__Action item__
Without the images, set down each entry exactly.

__Input for this task__
—————
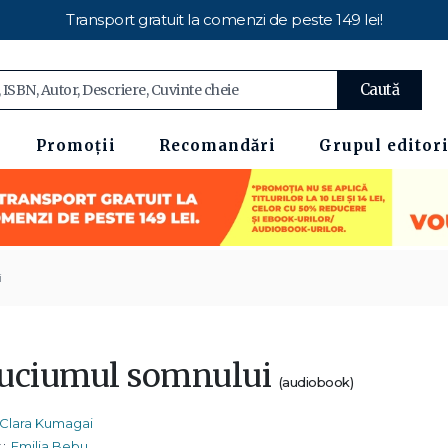
Transport gratuit la comenzi de peste 149 lei!
Caută
Promoții
Recomandări
Grupul editori
i
uciumul somnului
(audiobook)
Clara Kumagai
:
Emilia Bebu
—————
__Output for this exercise__
Transport gratuit la comenzi de peste 149 lei!
Caută
Promoții
Recomandări
Grupul editori
i
uciumul somnului
(audiobook)
Clara Kumagai
:
Emilia Bebu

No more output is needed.